Mantenho as instruções de eletrodomésticos em dois sítios sobrepostos. O conjunto completo vive no livro de boas-vindas, agrupado por divisão, para que haja uma referência calma para tudo o que há na casa. Depois, para os poucos eletrodomésticos com que os hóspedes mais se atrapalham, apoio o livro com uma pequena placa impressa e arrumada colocada mesmo junto à máquina. Um cartão arrumado junto ao forno ou colado por dentro do armário da lavandaria aparece no preciso segundo em que o hóspede está confuso, e nunca tem de andar à procura. Um conjunto limpo de cartazes imprimíveis trata disto sem dar à cozinha ar de quadro de avisos de lavandaria, e mantém a casa toda com um ar cuidado em vez de coberta de post-its.
Isto importa ainda mais no check-in autónomo. Quando um hóspede entra sozinho sem ninguém para demonstrar o ar condicionado ou a placa, as instruções escritas estão a fazer todo o trabalho que um anfitrião normalmente faria em pessoa. Trato as notas dos eletrodomésticos como parte da mesma experiência de chegada que o código da porta, e abordo toda essa entrega no meu guia de configuração do check-in autónomo.
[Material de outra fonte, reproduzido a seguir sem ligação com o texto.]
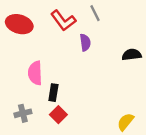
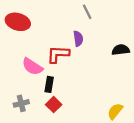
red L-shape: (63, 20) -> (58, 54), moved, turned 130
pink semicircle: (35, 73) -> (32, 67), turned -55

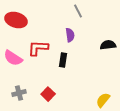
red L-shape: (58, 54) -> (38, 48), moved
pink semicircle: (32, 67) -> (13, 58), moved
black rectangle: (49, 84) -> (63, 60), moved

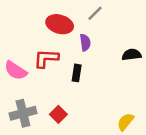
gray line: (78, 11) -> (95, 13), turned 72
red ellipse: (16, 20) -> (60, 24), moved
gray cross: (19, 93) -> (23, 113), size x1.5

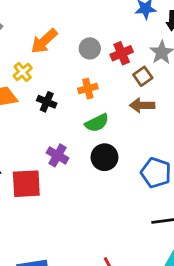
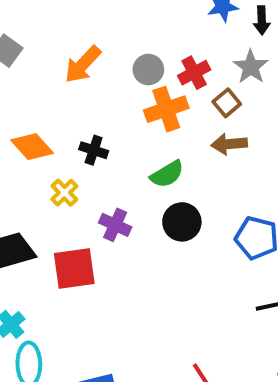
yellow cross: (23, 72) -> (64, 193), moved
orange cross: (88, 89) -> (166, 109), moved, size x1.5

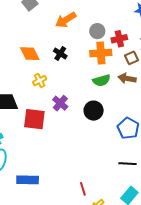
black cross: (94, 150) -> (60, 53), moved
green semicircle: (167, 174) -> (101, 80), moved

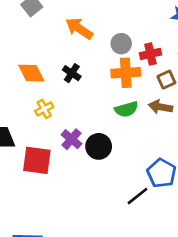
orange arrow: (66, 20) -> (79, 29), turned 65
black circle: (94, 111) -> (99, 146), moved
black line: (127, 164) -> (137, 196), moved, turned -42

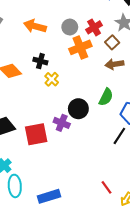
yellow cross: (44, 109) -> (52, 79), moved
green semicircle: (126, 109) -> (106, 97), moved, turned -30
purple cross: (72, 139) -> (62, 123), moved

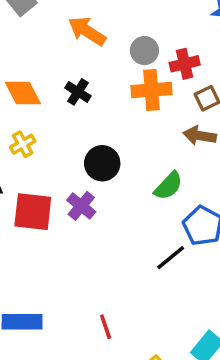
yellow cross: (52, 79) -> (23, 144), moved
black circle: (78, 109) -> (102, 163), moved
red line: (106, 187) -> (106, 327), moved

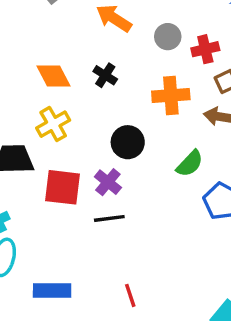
orange cross: (151, 90) -> (171, 95), moved
yellow cross: (23, 144) -> (53, 124), size x1.4
black line: (171, 258) -> (109, 218), moved, turned 32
Mantenha-as atualizadas e fáceis de traduzir
Dois últimos hábitos que lhe poupam aborrecimentos. Primeiro, sempre que substituir um eletrodoméstico, reescreva a sua instrução no mesmo dia. Uma nota desatualizada a apontar para uma máquina que já lá não está destrói a confiança do hóspede em tudo o resto que escreveu. Segundo, mantenha a linguagem simples e os passos curtos, porque muitos dos seus hóspedes vão ler na segunda ou terceira língua. Ao longo do Mundial, as minhas instruções tinham de sobreviver a serem lidas por alguém que não falava muito inglês e só queria que o ar condicionado funcionasse. Passos numerados, palavras simples e uma fotografia clara atravessam as línguas de uma forma que uma frase engenhosa nunca consegue.
Comece pelas três máquinas sobre as quais os hóspedes mais perguntam
Não precisa de documentar a casa toda esta noite. Escolha os três eletrodomésticos que geram mais perguntas, quase sempre o ar condicionado ou o aquecimento, o forno e a máquina de lavar roupa, e escreva uma nota curta, fotografada, passo a passo para cada um. Coloque-as num bom modelo de livro de boas-vindas para que fiquem ao lado de tudo o resto de que um hóspede precisa, e imprima um pequeno cartaz para a uma ou duas máquinas em que as pessoas ainda ficam presas. Faça isto, e as mensagens de "como ligo isto?" a meio da noite deixam discretamente de chegar, o que, depois de muitas delas, é o seu próprio género de luxo.